Gardiner Almshouse // 1834

This large brick Federal house was built on the outskirts of Gardiner, Maine, in 1834. Ebenezer Moore, the builder, worked as a carpenter and house-wright in town and showcased his skill on his own brick mansion, selling it to a C.E. Bradstreet. By the late 1840s, the town of Gardiner decided that it would need a new almshouse, city-provided housing for the poor, so they purchased the Bradstreet house and 14-acres of land. In the 1848 town report documents noted, “The establishment is a brick one, of two stories, containing thirty-six fine rooms, including seven fitted for the insane in the most admirable manner, together with a spacious hall. The building is every way a most excellent one for the purpose, and is a monument of the humanity and generosity of the city.” The almshouse served as a working farm where the poor could harvest their own crops and contribute in a small, closed society. The almshouse burned in 1909, and was immediately rebuilt using the outside brick walls. In the Colonial Revival manner, a gambrel roof replaced the former gable roof, which added a third story to the almshouse. The building was eventually sold, as new housing models for low-income residents took off. The former almshouse was converted to an apartment building in 1970, a use that appears to continue to this day.

Linden Place // 1810

For the last post in this series on Bristol, Rhode Island, I am leaving you with a house that is architecturally stunning, but holds a dark history. Linden Place was built in 1810 by slave trader, merchant, privateer and ship owner George DeWolf and was designed by architect, Russell Warren. The DeWolfs of Bristol, who became the biggest slave-trading family in U.S. history, transported well over 11,000 Africans to the Americas between 1769 and 1820. The U.S. banned the slave trade in 1808, but the DeWolfs continued dealing in the slave trade until the 1840s by going through Cuba, where they had numerous plantations. They also got help from a DeWolf brother-in-law, who served as a customs inspector in Bristol — thus ensuring family slave ships continued to come and go. In 1825, George DeWolf suffered major financial hits and he and his family fled to his plantation in Cuba, where they’d be beyond reach of his creditors. Stories explain that with the possibility of legitimate payment out of the question, the townspeople sought compensation for George’s debts where they could, and they broke down the front door of Linden Place, and took everything, even peeling the silk wallpaper off the walls.

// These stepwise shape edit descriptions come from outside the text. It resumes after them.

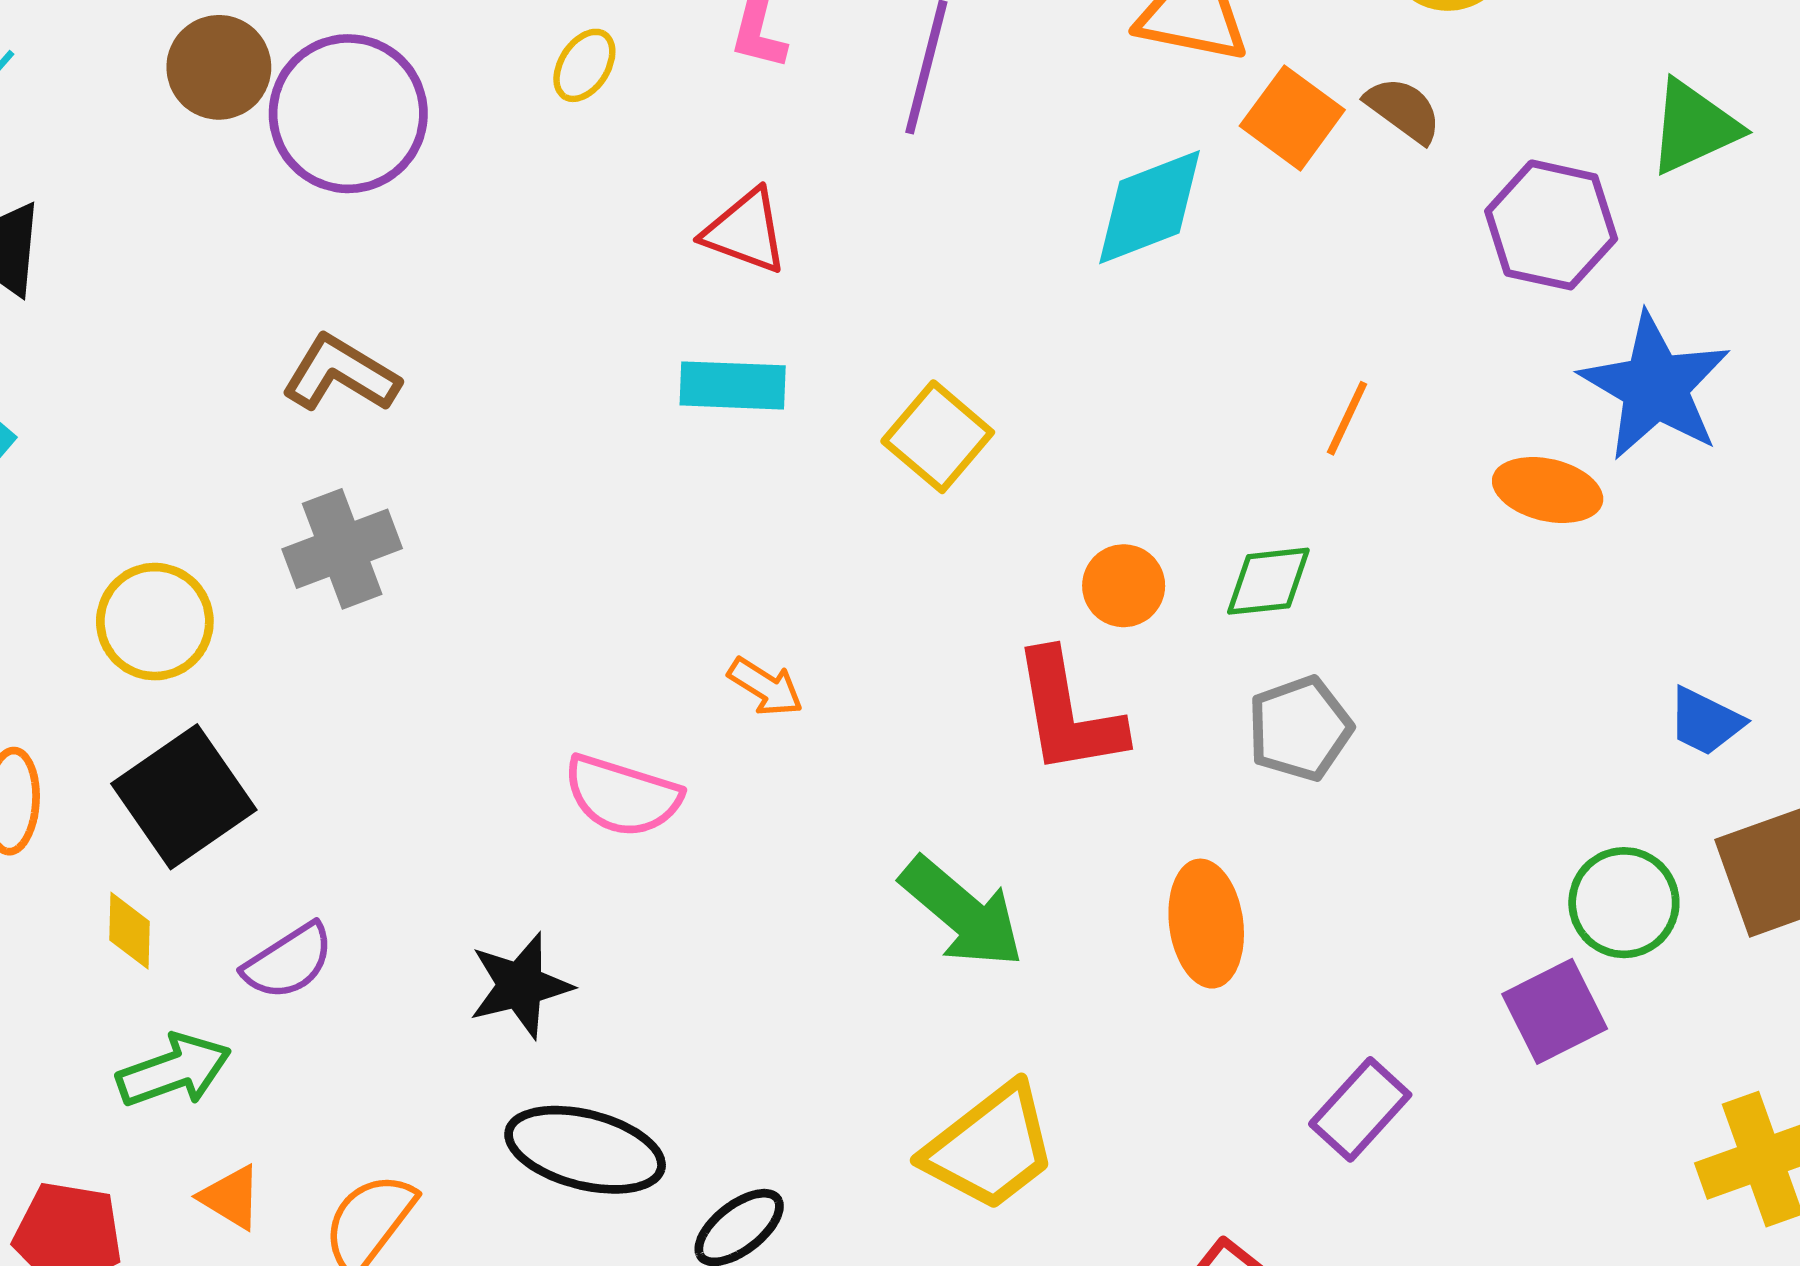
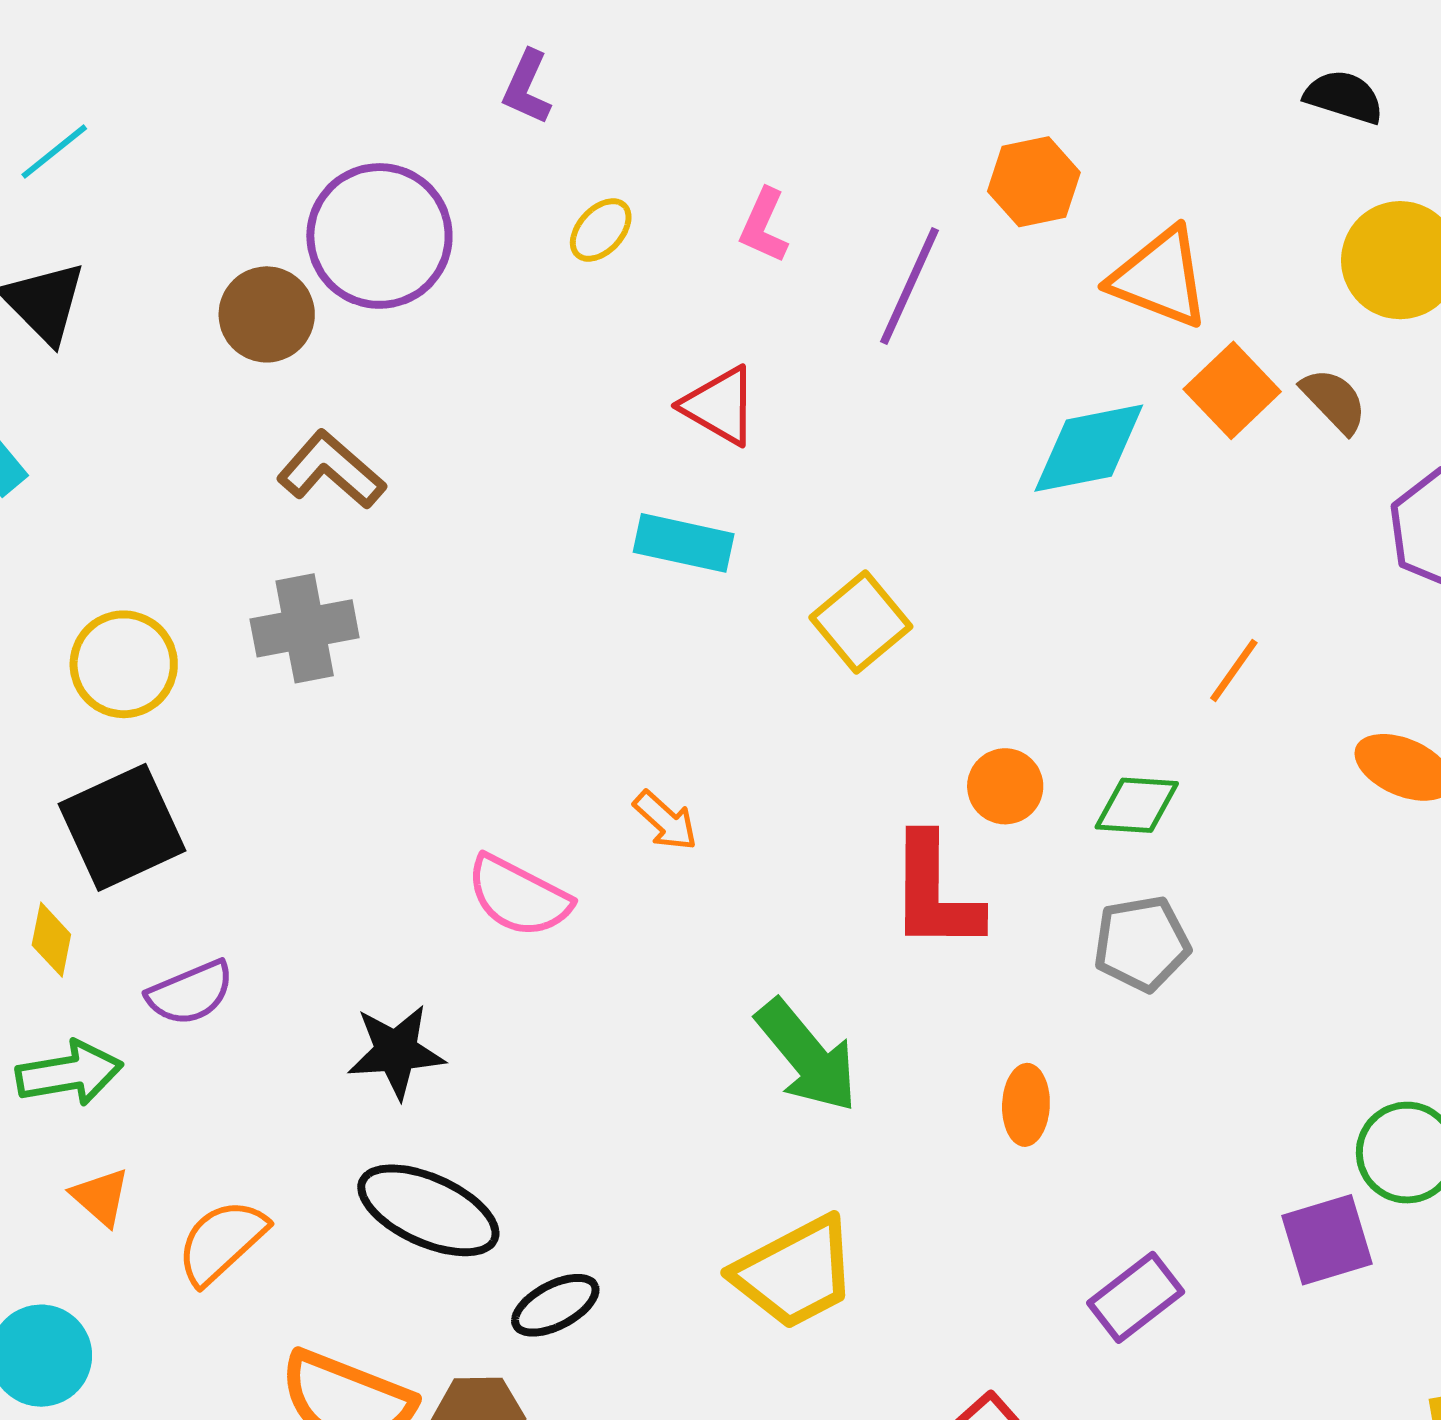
brown circle: (219, 67) -> (267, 314), moved
orange ellipse: (1206, 924) -> (1026, 1105), size x0.7

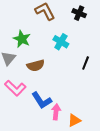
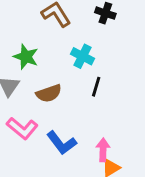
black line: (86, 63) -> (96, 87), moved
pink arrow: (56, 112) -> (103, 150), moved

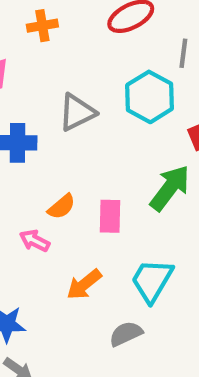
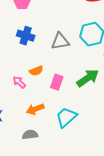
gray triangle: (77, 112) -> (60, 41), moved
gray semicircle: (126, 334) -> (30, 135), moved

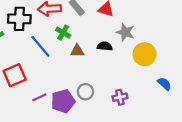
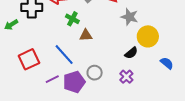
blue line: (40, 46) -> (64, 55), moved
black semicircle: (105, 46) -> (131, 53), moved, turned 136
purple cross: (120, 97) -> (126, 77), turned -32

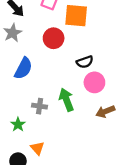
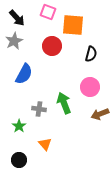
black semicircle: (85, 62) -> (91, 54), moved, turned -56
orange triangle: (37, 148) -> (45, 144), moved

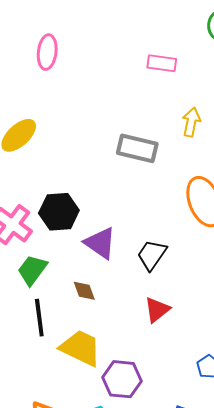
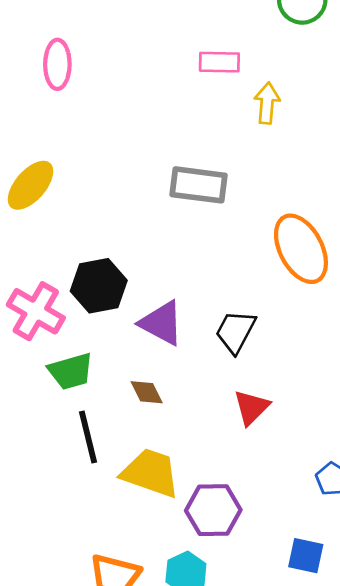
yellow arrow: (191, 122) -> (267, 103), moved
green trapezoid: (32, 270) -> (71, 371), turned -136

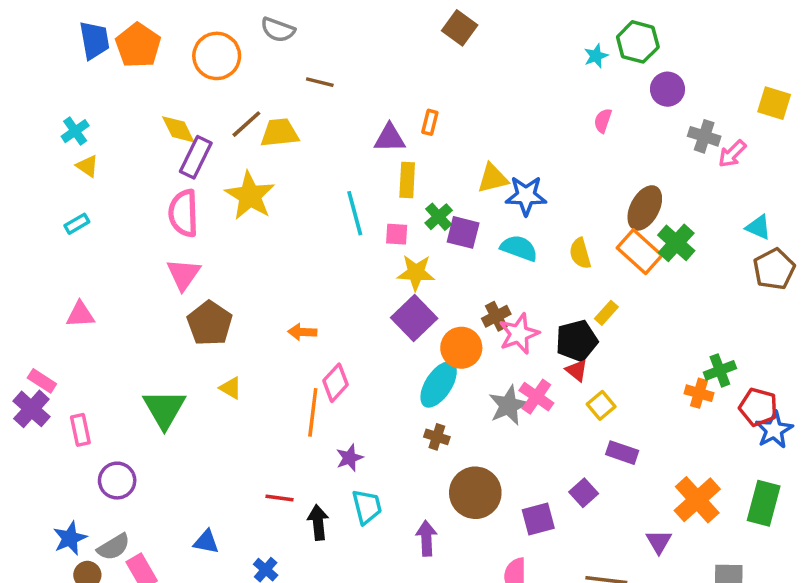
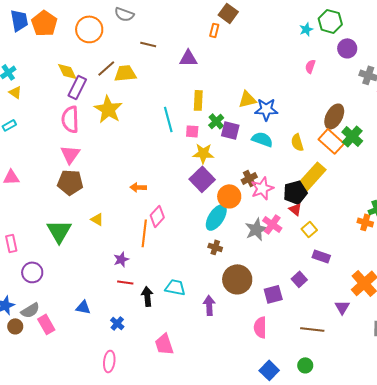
orange rectangle: (430, 122) -> (214, 30), moved
purple triangle: (390, 138) -> (188, 58), moved
yellow rectangle: (606, 313) -> (312, 176), size x2.0
brown pentagon: (210, 323) -> (70, 182), moved, turned -30
purple star: (349, 458) -> (121, 259), moved
cyan trapezoid: (367, 507) -> (175, 287), turned -65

Following DeWolf’s bankruptcy, the house was bought by his uncle James DeWolf, who was alleged to have directed the murder of a female African slave in 1789 who was sick with smallpox on the slave ship Polly, which he commanded; she was bound to a chair and lowered overboard. James DeWolf was tried and effectively acquitted; which, sadly, should not surprise anyone based on historical precedent. In fact, James DeWolf financed another 25 slaving voyages, usually with other members of his family and was thought to be the second richest man in the United States upon his death in 1837. In later years the house passed to Samuel Pomeroy Colt, a grandson of George DeWolf (as well as the nephew of the inventor of the Colt revolver). His son Russell married actress Ethel Barrymore, who was the great-aunt of current actress Drew Barrymore, and lived in the home. Today, the grand estate is a house museum and event space.